**** DATA LISTING
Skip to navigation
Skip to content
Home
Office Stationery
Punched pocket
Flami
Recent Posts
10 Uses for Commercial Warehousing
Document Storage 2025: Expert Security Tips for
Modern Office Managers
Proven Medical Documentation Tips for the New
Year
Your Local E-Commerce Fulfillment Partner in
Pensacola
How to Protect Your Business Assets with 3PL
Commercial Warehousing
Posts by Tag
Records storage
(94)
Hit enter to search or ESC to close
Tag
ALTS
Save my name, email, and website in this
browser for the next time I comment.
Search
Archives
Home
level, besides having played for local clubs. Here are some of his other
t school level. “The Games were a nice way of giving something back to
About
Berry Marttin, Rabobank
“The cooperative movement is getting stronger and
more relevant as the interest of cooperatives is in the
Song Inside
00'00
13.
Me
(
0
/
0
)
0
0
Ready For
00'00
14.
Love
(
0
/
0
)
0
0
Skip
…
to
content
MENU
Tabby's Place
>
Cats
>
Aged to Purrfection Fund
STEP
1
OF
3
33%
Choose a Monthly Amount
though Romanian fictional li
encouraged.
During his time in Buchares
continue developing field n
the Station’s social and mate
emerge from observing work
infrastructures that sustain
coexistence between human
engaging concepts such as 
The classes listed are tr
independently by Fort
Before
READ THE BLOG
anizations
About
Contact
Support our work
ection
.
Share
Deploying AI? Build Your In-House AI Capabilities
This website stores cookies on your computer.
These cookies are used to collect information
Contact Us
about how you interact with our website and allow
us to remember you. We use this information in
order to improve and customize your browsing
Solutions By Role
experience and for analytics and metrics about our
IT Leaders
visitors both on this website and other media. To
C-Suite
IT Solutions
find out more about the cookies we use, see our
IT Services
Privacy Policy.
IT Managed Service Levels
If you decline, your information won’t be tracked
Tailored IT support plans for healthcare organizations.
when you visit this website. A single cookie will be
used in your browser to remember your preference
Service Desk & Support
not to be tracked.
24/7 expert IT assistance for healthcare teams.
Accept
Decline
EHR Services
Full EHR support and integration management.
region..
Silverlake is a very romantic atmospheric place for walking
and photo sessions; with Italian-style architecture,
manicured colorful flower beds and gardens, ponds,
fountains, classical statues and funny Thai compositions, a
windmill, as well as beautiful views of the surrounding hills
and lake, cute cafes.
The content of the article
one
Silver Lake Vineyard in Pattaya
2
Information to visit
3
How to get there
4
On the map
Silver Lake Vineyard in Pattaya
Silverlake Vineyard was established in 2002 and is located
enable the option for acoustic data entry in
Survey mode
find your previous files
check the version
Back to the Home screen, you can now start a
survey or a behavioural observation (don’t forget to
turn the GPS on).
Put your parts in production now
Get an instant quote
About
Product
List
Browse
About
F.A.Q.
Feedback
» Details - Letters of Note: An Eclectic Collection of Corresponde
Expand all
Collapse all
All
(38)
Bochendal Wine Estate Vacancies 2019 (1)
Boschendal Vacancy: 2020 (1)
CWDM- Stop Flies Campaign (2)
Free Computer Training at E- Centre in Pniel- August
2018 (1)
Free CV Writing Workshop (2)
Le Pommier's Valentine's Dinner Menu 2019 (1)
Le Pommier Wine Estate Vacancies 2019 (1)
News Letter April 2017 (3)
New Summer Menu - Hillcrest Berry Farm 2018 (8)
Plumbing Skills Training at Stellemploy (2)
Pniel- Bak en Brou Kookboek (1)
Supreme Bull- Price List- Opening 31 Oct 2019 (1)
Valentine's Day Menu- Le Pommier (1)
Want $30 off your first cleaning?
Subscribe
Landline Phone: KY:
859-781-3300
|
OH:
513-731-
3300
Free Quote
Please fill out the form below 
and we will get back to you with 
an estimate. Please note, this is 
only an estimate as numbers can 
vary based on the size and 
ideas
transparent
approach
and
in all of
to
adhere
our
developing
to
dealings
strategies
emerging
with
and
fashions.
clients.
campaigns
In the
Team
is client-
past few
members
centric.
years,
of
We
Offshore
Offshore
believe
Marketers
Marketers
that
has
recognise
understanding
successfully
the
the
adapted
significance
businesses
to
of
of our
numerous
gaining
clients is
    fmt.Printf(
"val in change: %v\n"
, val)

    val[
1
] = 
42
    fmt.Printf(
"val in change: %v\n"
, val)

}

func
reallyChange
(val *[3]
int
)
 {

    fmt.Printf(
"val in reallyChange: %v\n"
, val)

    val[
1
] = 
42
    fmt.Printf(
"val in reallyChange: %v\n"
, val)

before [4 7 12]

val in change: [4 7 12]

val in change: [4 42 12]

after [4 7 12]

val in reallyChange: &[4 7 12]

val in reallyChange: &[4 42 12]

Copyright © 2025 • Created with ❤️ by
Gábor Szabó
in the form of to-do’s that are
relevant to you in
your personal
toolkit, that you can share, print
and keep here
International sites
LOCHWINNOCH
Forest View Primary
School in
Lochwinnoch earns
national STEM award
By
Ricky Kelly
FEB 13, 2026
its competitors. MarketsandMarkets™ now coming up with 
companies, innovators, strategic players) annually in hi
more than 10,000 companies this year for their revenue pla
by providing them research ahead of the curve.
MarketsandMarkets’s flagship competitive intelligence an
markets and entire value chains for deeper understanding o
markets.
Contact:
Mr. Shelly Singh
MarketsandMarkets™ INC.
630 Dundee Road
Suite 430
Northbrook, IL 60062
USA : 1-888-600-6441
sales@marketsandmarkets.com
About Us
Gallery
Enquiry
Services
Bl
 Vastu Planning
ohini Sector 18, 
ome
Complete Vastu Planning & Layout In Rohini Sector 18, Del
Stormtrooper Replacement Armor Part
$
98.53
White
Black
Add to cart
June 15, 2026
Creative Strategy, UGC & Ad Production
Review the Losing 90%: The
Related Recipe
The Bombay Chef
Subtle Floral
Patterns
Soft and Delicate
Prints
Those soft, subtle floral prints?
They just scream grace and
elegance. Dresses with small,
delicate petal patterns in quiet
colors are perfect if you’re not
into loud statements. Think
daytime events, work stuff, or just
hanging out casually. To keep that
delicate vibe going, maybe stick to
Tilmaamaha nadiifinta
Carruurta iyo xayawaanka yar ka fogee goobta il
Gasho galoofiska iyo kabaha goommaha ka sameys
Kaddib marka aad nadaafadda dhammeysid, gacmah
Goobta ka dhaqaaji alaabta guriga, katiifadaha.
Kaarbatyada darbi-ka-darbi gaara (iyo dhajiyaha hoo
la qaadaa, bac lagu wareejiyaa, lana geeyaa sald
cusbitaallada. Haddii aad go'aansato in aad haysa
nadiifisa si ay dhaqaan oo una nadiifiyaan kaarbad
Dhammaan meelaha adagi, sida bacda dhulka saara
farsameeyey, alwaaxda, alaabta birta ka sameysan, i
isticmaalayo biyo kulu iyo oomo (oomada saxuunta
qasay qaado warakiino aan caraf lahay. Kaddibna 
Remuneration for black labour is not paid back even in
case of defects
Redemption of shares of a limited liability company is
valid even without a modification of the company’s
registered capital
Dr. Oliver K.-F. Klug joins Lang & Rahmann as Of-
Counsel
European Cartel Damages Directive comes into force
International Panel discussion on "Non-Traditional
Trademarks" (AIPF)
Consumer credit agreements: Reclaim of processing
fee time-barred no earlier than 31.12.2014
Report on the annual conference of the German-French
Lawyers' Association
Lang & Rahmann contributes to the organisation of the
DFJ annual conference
********
▶ WHAT IS EXPECTED
Print the entries once more, character for character.

▶ RESPONSE TO THIS EXERCISE
Skip to navigation
Skip to content
Home
Office Stationery
Punched pocket
Flami
Recent Posts
10 Uses for Commercial Warehousing
Document Storage 2025: Expert Security Tips for
Modern Office Managers
Proven Medical Documentation Tips for the New
Year
Your Local E-Commerce Fulfillment Partner in
Pensacola
How to Protect Your Business Assets with 3PL
Commercial Warehousing
Posts by Tag
Records storage
(94)
Hit enter to search or ESC to close
Tag
ALTS
Save my name, email, and website in this
browser for the next time I comment.
Search
Archives
Home
level, besides having played for local clubs. Here are some of his other
t school level. “The Games were a nice way of giving something back to
About
Berry Marttin, Rabobank
“The cooperative movement is getting stronger and
more relevant as the interest of cooperatives is in the
Song Inside
00'00
13.
Me
(
0
/
0
)
0
0
Ready For
00'00
14.
Love
(
0
/
0
)
0
0
Skip
…
to
content
MENU
Tabby's Place
>
Cats
>
Aged to Purrfection Fund
STEP
1
OF
3
33%
Choose a Monthly Amount
though Romanian fictional li
encouraged.
During his time in Buchares
continue developing field n
the Station’s social and mate
emerge from observing work
infrastructures that sustain
coexistence between human
engaging concepts such as 
The classes listed are tr
independently by Fort
Before
READ THE BLOG
anizations
About
Contact
Support our work
ection
.
Share
Deploying AI? Build Your In-House AI Capabilities
This website stores cookies on your computer.
These cookies are used to collect information
Contact Us
about how you interact with our website and allow
us to remember you. We use this information in
order to improve and customize your browsing
Solutions By Role
experience and for analytics and metrics about our
IT Leaders
visitors both on this website and other media. To
C-Suite
IT Solutions
find out more about the cookies we use, see our
IT Services
Privacy Policy.
IT Managed Service Levels
If you decline, your information won’t be tracked
Tailored IT support plans for healthcare organizations.
when you visit this website. A single cookie will be
used in your browser to remember your preference
Service Desk & Support
not to be tracked.
24/7 expert IT assistance for healthcare teams.
Accept
Decline
EHR Services
Full EHR support and integration management.
region..
Silverlake is a very romantic atmospheric place for walking
and photo sessions; with Italian-style architecture,
manicured colorful flower beds and gardens, ponds,
fountains, classical statues and funny Thai compositions, a
windmill, as well as beautiful views of the surrounding hills
and lake, cute cafes.
The content of the article
one
Silver Lake Vineyard in Pattaya
2
Information to visit
3
How to get there
4
On the map
Silver Lake Vineyard in Pattaya
Silverlake Vineyard was established in 2002 and is located
enable the option for acoustic data entry in
Survey mode
find your previous files
check the version
Back to the Home screen, you can now start a
survey or a behavioural observation (don’t forget to
turn the GPS on).
Put your parts in production now
Get an instant quote
About
Product
List
Browse
About
F.A.Q.
Feedback
» Details - Letters of Note: An Eclectic Collection of Corresponde
Expand all
Collapse all
All
(38)
Bochendal Wine Estate Vacancies 2019 (1)
Boschendal Vacancy: 2020 (1)
CWDM- Stop Flies Campaign (2)
Free Computer Training at E- Centre in Pniel- August
2018 (1)
Free CV Writing Workshop (2)
Le Pommier's Valentine's Dinner Menu 2019 (1)
Le Pommier Wine Estate Vacancies 2019 (1)
News Letter April 2017 (3)
New Summer Menu - Hillcrest Berry Farm 2018 (8)
Plumbing Skills Training at Stellemploy (2)
Pniel- Bak en Brou Kookboek (1)
Supreme Bull- Price List- Opening 31 Oct 2019 (1)
Valentine's Day Menu- Le Pommier (1)
Want $30 off your first cleaning?
Subscribe
Landline Phone: KY:
859-781-3300
|
OH:
513-731-
3300
Free Quote
Please fill out the form below 
and we will get back to you with 
an estimate. Please note, this is 
only an estimate as numbers can 
vary based on the size and 
ideas
transparent
approach
and
in all of
to
adhere
our
developing
to
dealings
strategies
emerging
with
and
fashions.
clients.
campaigns
In the
Team
is client-
past few
members
centric.
years,
of
We
Offshore
Offshore
believe
Marketers
Marketers
that
has
recognise
understanding
successfully
the
the
adapted
significance
businesses
to
of
of our
numerous
gaining
clients is
    fmt.Printf(
"val in change: %v\n"
, val)

    val[
1
] = 
42
    fmt.Printf(
"val in change: %v\n"
, val)

}

func
reallyChange
(val *[3]
int
)
 {

    fmt.Printf(
"val in reallyChange: %v\n"
, val)

    val[
1
] = 
42
    fmt.Printf(
"val in reallyChange: %v\n"
, val)

before [4 7 12]

val in change: [4 7 12]

val in change: [4 42 12]

after [4 7 12]

val in reallyChange: &[4 7 12]

val in reallyChange: &[4 42 12]

Copyright © 2025 • Created with ❤️ by
Gábor Szabó
in the form of to-do’s that are
relevant to you in
your personal
toolkit, that you can share, print
and keep here
International sites
LOCHWINNOCH
Forest View Primary
School in
Lochwinnoch earns
national STEM award
By
Ricky Kelly
FEB 13, 2026
its competitors. MarketsandMarkets™ now coming up with 
companies, innovators, strategic players) annually in hi
more than 10,000 companies this year for their revenue pla
by providing them research ahead of the curve.
MarketsandMarkets’s flagship competitive intelligence an
markets and entire value chains for deeper understanding o
markets.
Contact:
Mr. Shelly Singh
MarketsandMarkets™ INC.
630 Dundee Road
Suite 430
Northbrook, IL 60062
USA : 1-888-600-6441
sales@marketsandmarkets.com
About Us
Gallery
Enquiry
Services
Bl
 Vastu Planning
ohini Sector 18, 
ome
Complete Vastu Planning & Layout In Rohini Sector 18, Del
Stormtrooper Replacement Armor Part
$
98.53
White
Black
Add to cart
June 15, 2026
Creative Strategy, UGC & Ad Production
Review the Losing 90%: The
Related Recipe
The Bombay Chef
Subtle Floral
Patterns
Soft and Delicate
Prints
Those soft, subtle floral prints?
They just scream grace and
elegance. Dresses with small,
delicate petal patterns in quiet
colors are perfect if you’re not
into loud statements. Think
daytime events, work stuff, or just
hanging out casually. To keep that
delicate vibe going, maybe stick to
Tilmaamaha nadiifinta
Carruurta iyo xayawaanka yar ka fogee goobta il
Gasho galoofiska iyo kabaha goommaha ka sameys
Kaddib marka aad nadaafadda dhammeysid, gacmah
Goobta ka dhaqaaji alaabta guriga, katiifadaha.
Kaarbatyada darbi-ka-darbi gaara (iyo dhajiyaha hoo
la qaadaa, bac lagu wareejiyaa, lana geeyaa sald
cusbitaallada. Haddii aad go'aansato in aad haysa
nadiifisa si ay dhaqaan oo una nadiifiyaan kaarbad
Dhammaan meelaha adagi, sida bacda dhulka saara
farsameeyey, alwaaxda, alaabta birta ka sameysan, i
isticmaalayo biyo kulu iyo oomo (oomada saxuunta
qasay qaado warakiino aan caraf lahay. Kaddibna 
Remuneration for black labour is not paid back even in
case of defects
Redemption of shares of a limited liability company is
valid even without a modification of the company’s
registered capital
Dr. Oliver K.-F. Klug joins Lang & Rahmann as Of-
Counsel
European Cartel Damages Directive comes into force
International Panel discussion on "Non-Traditional
Trademarks" (AIPF)
Consumer credit agreements: Reclaim of processing
fee time-barred no earlier than 31.12.2014
Report on the annual conference of the German-French
Lawyers' Association
Lang & Rahmann contributes to the organisation of the
DFJ annual conference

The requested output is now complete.